## Imports

First, we need to import some libraries which we'll use later in our code.

In [None]:
%matplotlib inline

import pandas as pd
import requests
import matplotlib.pyplot as plt
import seaborn as sns

We'll also create some utility functions which we'll user later on.

In [None]:
def save_file(title):
    """Saves PNG files to a `visualizations` directory."""
    filename = title.lower().replace(" ", "_").replace("(", "").replace(")", "")
    plt.savefig(f"visualizations/{filename}_line_graph.png")

In [None]:
def construct_title(subject, collection, start_year=None, end_year=None):
    """Creates title for visualizations"""
    collection_title = requests.get(f"https://api.rockarch.org/collections/{collection}").json()["title"]
    if all([start_year, end_year]):
        return f"{subject} {start_year}-{end_year} ({collection_title})"
    return f"{subject} ({collection_title})"
    

## Single Line Graphs

To create a single line graph which plots the occurrence of a given term over time, we'll first need to fetch data from the RAC Collections API.

In [None]:
def get_timeline_data(collection_id, querystrings, start_year, end_year):
    """Fetch timeline data using the minimap endpoint."""
    years = []
    counts = []
    collection = requests.get(f"https://api.rockarch.org/collections/{collection_id}").json()
    start_year = start_year if start_year else sorted([int(d["begin"]) for d in collection["dates"]])[0]
    end_year = end_year if end_year else sorted([int(d["end"]) for d in collection["dates"]])[-1]
    dataframe = pd.DataFrame({'year': list(range(start_year, end_year))})
    for query in querystrings:
        query_counts = []
        for year in range(start_year, end_year):
            hits = requests.get(f"https://api.rockarch.org/collections/{collection_id}/minimap", params={"query": query, "start_date": year}).json()["hits"]
            query_counts.append(len(hits))
        dataframe[query] = query_counts
    return dataframe

Then we need to wrap the `get_timeline_data` function in another function which plots that data on a single line.

In [None]:
def draw_lineplot(collection, query, start_year=None, end_year=None):
    """Draw single lineplot."""
    single_lineplot_data = get_timeline_data(collection, [query], start_year, end_year)
    title = construct_title(query, collection, start_year, end_year)
    sns.set_theme(palette="bright", font="monospace")
    ax = sns.lineplot(
        x=single_lineplot_data['year'],
        y=single_lineplot_data[query]).set_title(title)
    save_file(title)

Now we can call that `draw_lineplot` function with two arguments.
- The first is an identifier for the collection we want to search in.
- The second is the the term to be queried for within the collection. It's okay for this value to contain spaces.

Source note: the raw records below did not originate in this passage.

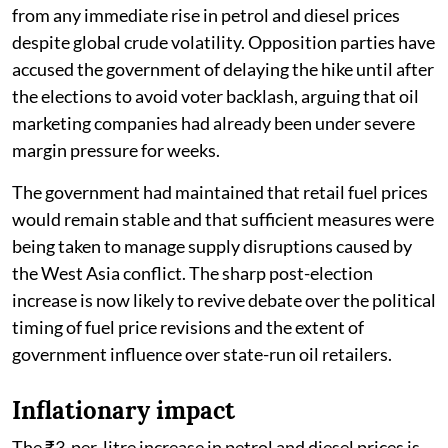
from any immediate rise in petrol and diesel prices
despite global crude volatility. Opposition parties have
accused the government of delaying the hike until after
the elections to avoid voter backlash, arguing that oil
marketing companies had already been under severe
margin pressure for weeks.
The government had maintained that retail fuel prices
would remain stable and that sufficient measures were
being taken to manage supply disruptions caused by
the West Asia conflict. The sharp post-election
increase is now likely to revive debate over the political
timing of fuel price revisions and the extent of
government influence over state-run oil retailers.
Inflationary impact
The ₹3-per-litre increase in petrol and diesel prices is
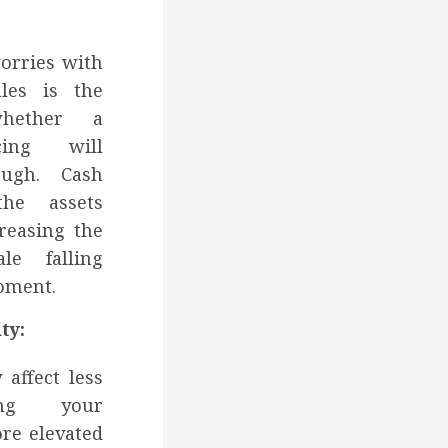
worries with
ales is the
whether a
cing will
ough. Cash
he assets
creasing the
e falling
oment.
ty:
 affect less
ting your
ore elevated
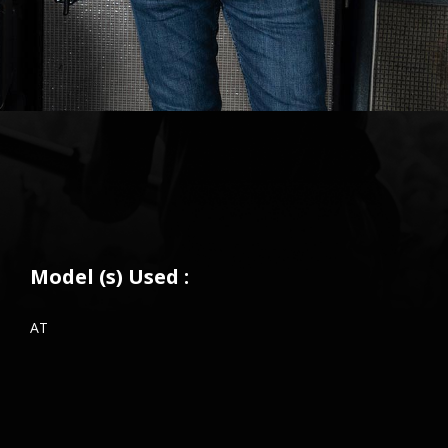
Model (s) Used :
AT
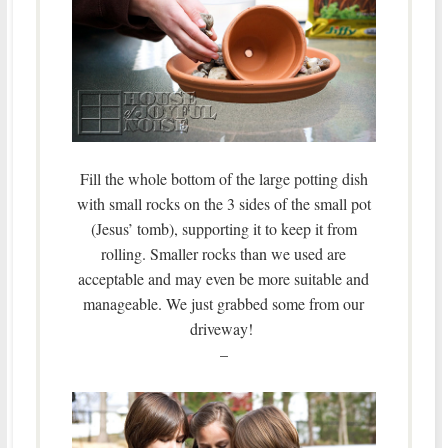
Fill the whole bottom of the large potting dish
with small rocks on the 3 sides of the small pot
(Jesus’ tomb), supporting it to keep it from
rolling. Smaller rocks than we used are
acceptable and may even be more suitable and
manageable. We just grabbed some from our
driveway!
–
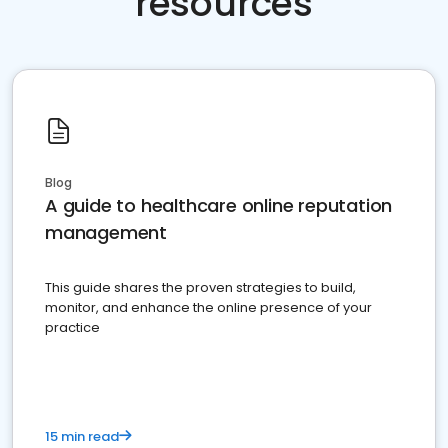
resources
Blog
A guide to healthcare online reputation
management
This guide shares the proven strategies to build,
monitor, and enhance the online presence of your
practice
15 min read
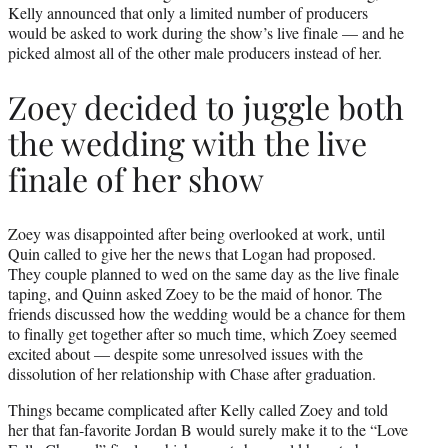
Kelly announced that only a limited number of producers
would be asked to work during the show’s live finale — and he
picked almost all of the other male producers instead of her.
Zoey decided to juggle both
the wedding with the live
finale of her show
Zoey was disappointed after being overlooked at work, until
Quin called to give her the news that Logan had proposed.
They couple planned to wed on the same day as the live finale
taping, and Quinn asked Zoey to be the maid of honor. The
friends discussed how the wedding would be a chance for them
to finally get together after so much time, which Zoey seemed
excited about — despite some unresolved issues with the
dissolution of her relationship with Chase after graduation.
Things became complicated after Kelly called Zoey and told
her that fan-favorite Jordan B would surely make it to the “Love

Note that both arguments are passed as strings (meaning they're wrapped in quotes).

You can update one or both of those values and execute the cell below again. Each time you execute it, a PNG version of the graph displayed will be saved to a `visualizations` directory.

In [None]:
draw_lineplot("2HnhFZfibK6SVVu86skz3k", "exchange")

By default, `draw_lineplot` uses the collection start and end dates as the beginning and end dates of the graph. However, you might want to zoom in on a certain time period. To do this, you can pass `start_year` and/or `end_year` arguments.

In [None]:
draw_lineplot("2HnhFZfibK6SVVu86skz3k", "exchange", start_year=1950, end_year=1990)

## Multiple Line Graphs

In order to draw multiple lines on a graph, we need to create a new function called `draw_lineplots`. This reuses the `get_timeline_data` function we wrote earlier.

In [None]:
def draw_lineplots(collection, querystrings, subject, start_year=None, end_year=None):
    """Draw multiple lineplots."""
    data = get_timeline_data(collection, querystrings, start_year, end_year)
    chart_title = construct_title(subject, collection, start_year, end_year)
    sns.set_theme(palette="bright", font="monospace")
    ax = sns.lineplot(x='year', y='value', hue='variable', 
             data=pd.melt(data, ['year'])).set_title(chart_title)
    save_file(chart_title)

Now we can draw multiple lines on a single graph by passing two arguments to `draw_lineplots`:
- The first argument is the identifier of the collection we want to search in. Note that this argument must be passed as a string (wrapped in quotation marks)
- The second argument is a list of terms to be queried. It's okay for these terms to have spaces in them. This argument must be passed as a list of strings, or a series of values wrapped in quotes, comma-separated, and contained within brackets.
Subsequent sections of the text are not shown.